PANGKALPINANG, REDAKSIBERITA – Kesejahteraan nelayan menjadi salah satu perhatian PT Timah Tbk, oleh karena itu melalui program Tanggung Jawab Sosial Lingkungan, perusahaan ini berupaya untuk meningkatkan perekonomian kelompok nelayan dengan bantuan alat tangkap, sarana dan prasarana, hingga perlindungan jaminan sosial bagi masyarakat nelayan di wilayah operasional perusahaan.
Program pemberdayaan untuk nelayan yang dilaksanakan PT Timah Tbk, diantaranya memberikan pelatihan budidaya perikanan bagi kelompok nelayan di Pulau Kundur, Kepulauan Riau.
Ketua Pokdakan Tuah Bersatu, Amran bersyukur PT Timah Tbk yang sudah memfasilitasi kelompok mereka, untuk mengikuti pelayanan budidaya kakap putih.
“Dengan adanya pelatihan ini, kelompok kami menjadi lebih semangat dalam mengembangkan budidaya perikanan.
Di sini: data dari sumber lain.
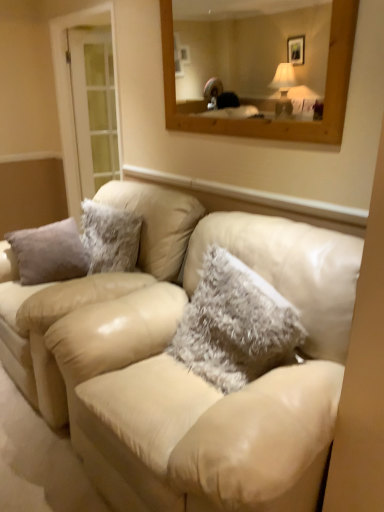 Question: In terms of width, does beige leather couch at center look wider or thinner when compared to fuzzy white pillow at center?

Choices:
 (A) thin
 (B) wide

Answer: (B)

Question: Relative to fuzzy white pillow at center, is beige leather couch at center in front or behind?

Choices:
 (A) front
 (B) behind

Answer: (B)

Question: Considering the real-world distances, which object is closest to the beige leather couch at center?

Choices:
 (A) beige leather couch at center
 (B) clear glass door at left
 (C) fuzzy white pillow at center

Answer: (A)

Question: Estimate the real-world distances between objects in this image. Which object is farther from the beige leather couch at center?

Choices:
 (A) fuzzy white pillow at center
 (B) clear glass door at left
 (C) beige leather couch at center

Answer: (B) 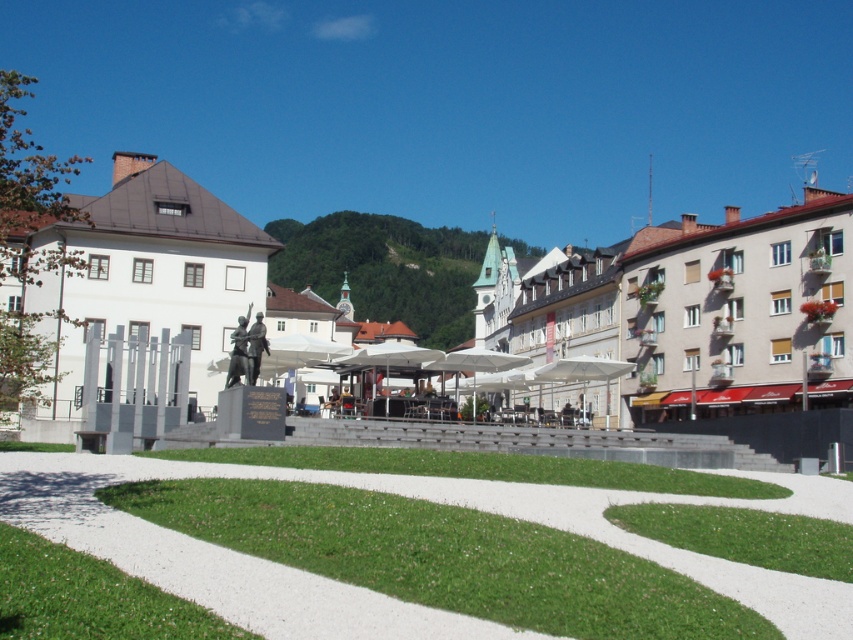 Can you confirm if polished stone statue at center is smaller than green grass at center?

No.

Does polished stone statue at center have a greater height compared to green grass at center?

Yes.

Does point (491, 317) lie in front of point (260, 609)?

No, (491, 317) is behind (260, 609).

The height and width of the screenshot is (640, 853). In order to click on polished stone statue at center in this screenshot , I will do `click(695, 314)`.

Is green grass at center to the right of bronze statue at center from the viewer's perspective?

Correct, you'll find green grass at center to the right of bronze statue at center.

Between point (434, 492) and point (242, 336), which one is positioned behind?

The point (242, 336) is more distant.

Is point (437, 612) closer to camera compared to point (236, 362)?

Yes, point (437, 612) is in front of point (236, 362).

Where is `green grass at center`? The image size is (853, 640). green grass at center is located at coordinates (375, 592).

Who is higher up, polished stone statue at center or bronze statue at center?

polished stone statue at center is higher up.

What do you see at coordinates (695, 314) in the screenshot? This screenshot has width=853, height=640. I see `polished stone statue at center` at bounding box center [695, 314].

Is point (543, 352) positioned before point (238, 337)?

No, it is not.

The height and width of the screenshot is (640, 853). I want to click on polished stone statue at center, so click(695, 314). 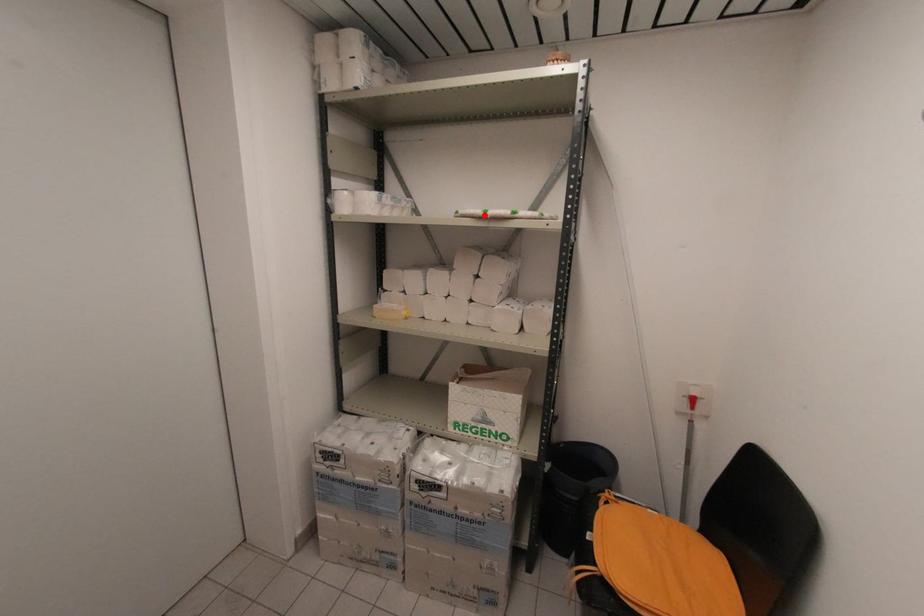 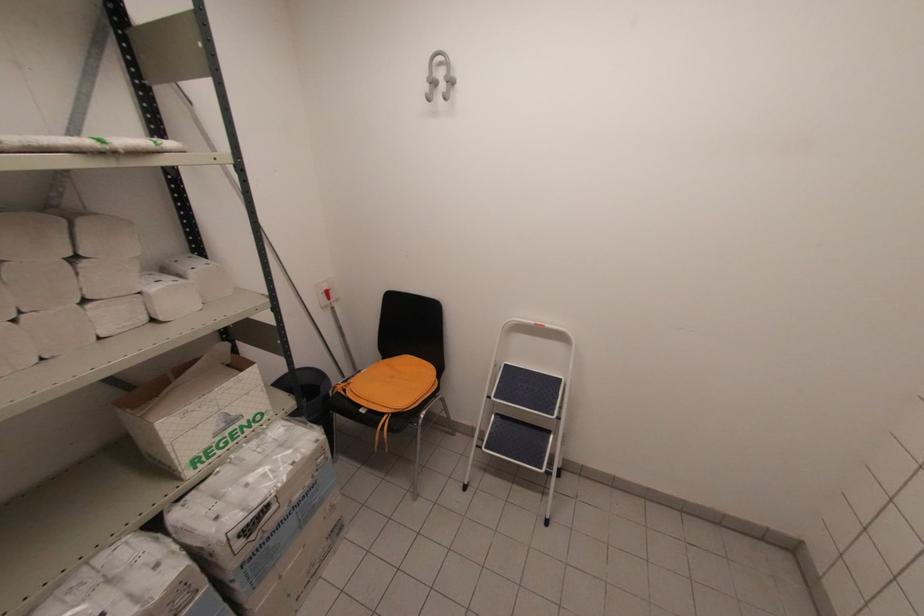 Question: I am providing you with two images of the same scene from different viewpoints. In image1, a red point is highlighted. Considering the same 3D point in image2, which of the following is correct?

Choices:
 (A) It is closer
 (B) It is farther

Answer: (B) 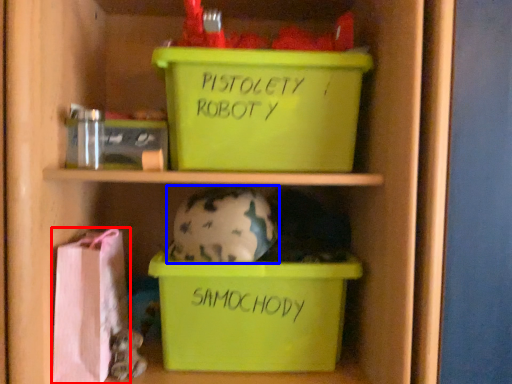 Question: Among these objects, which one is nearest to the camera, material (highlighted by a red box) or piggy bank (highlighted by a blue box)?

Choices:
 (A) material
 (B) piggy bank

Answer: (A) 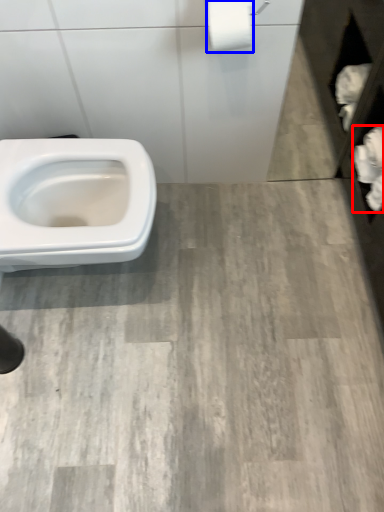 Question: Which object is further to the camera taking this photo, toilet paper (highlighted by a red box) or toilet paper (highlighted by a blue box)?

Choices:
 (A) toilet paper
 (B) toilet paper

Answer: (A) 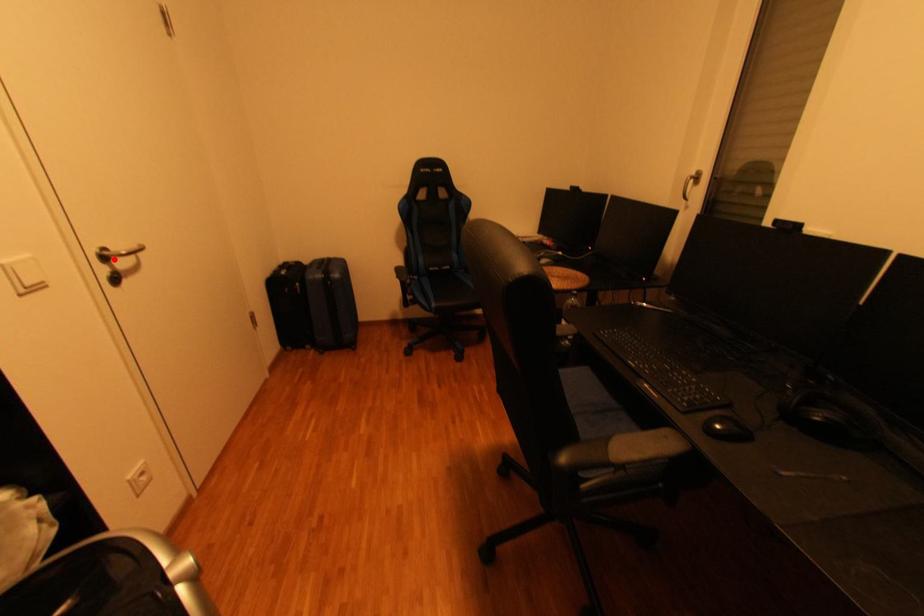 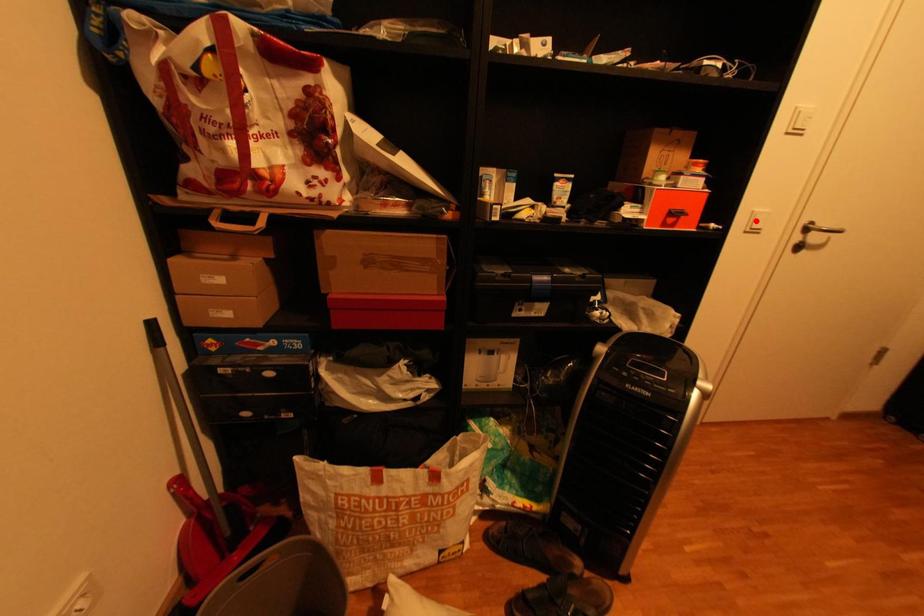 Based on the photo, I am providing you with two images of the same scene from different viewpoints. A red point is marked on the first image and another point is marked on the second image. Are the points marked in image1 and image2 representing the same 3D position?

No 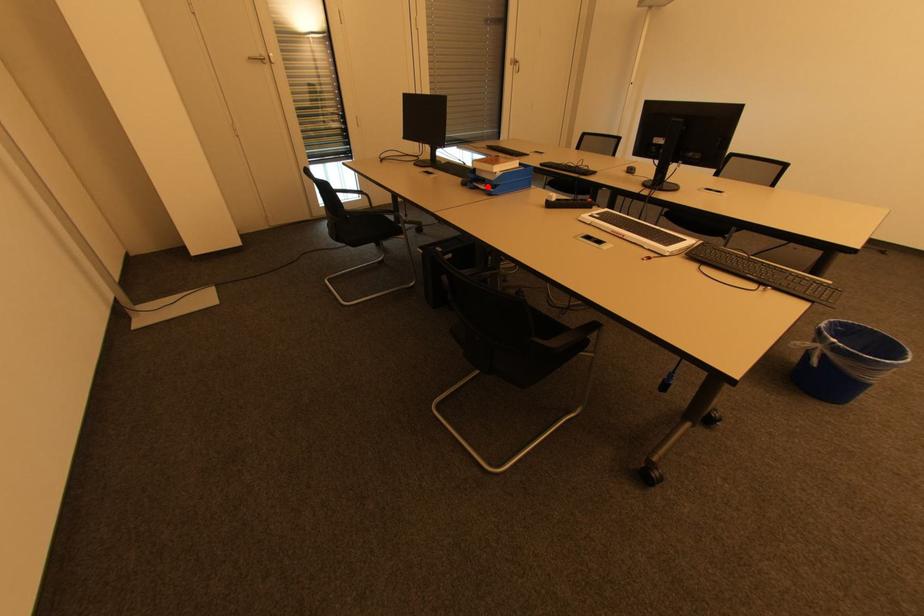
Selain itu, berkat PT Timah Tbk, kelompok kami lebih dikenal oleh masyarakat, dan bahkan ada investor dari Malaysia yang tertarik untuk berinvestasi kepada kami,” kata Amran dilansir dari www.timah.com.
“Tentu ini menjadi keberkahan bagi teman-teman kelompok, semua ini tak lepas dari peran serta PT Timah Tbk dalam membina kam,” ujarnya.
Menurut Amran ini merupakan pelatihan lanjutan dari sebelumnya, dimana pada tahun 2023 pihaknya juga pernah difasilitasi oleh PT Timah Tbk untuk mengikuti pelatihan Pembudidayaan Ikan Kakap Putih.
Selain itu, untuk mendukung operasional nelayan guna meningkatkan hasil tangkapan, PT Timah Tbk kerap membantu memberikan bantuan alat tangkap seperti jaring dan juga mesin tempel.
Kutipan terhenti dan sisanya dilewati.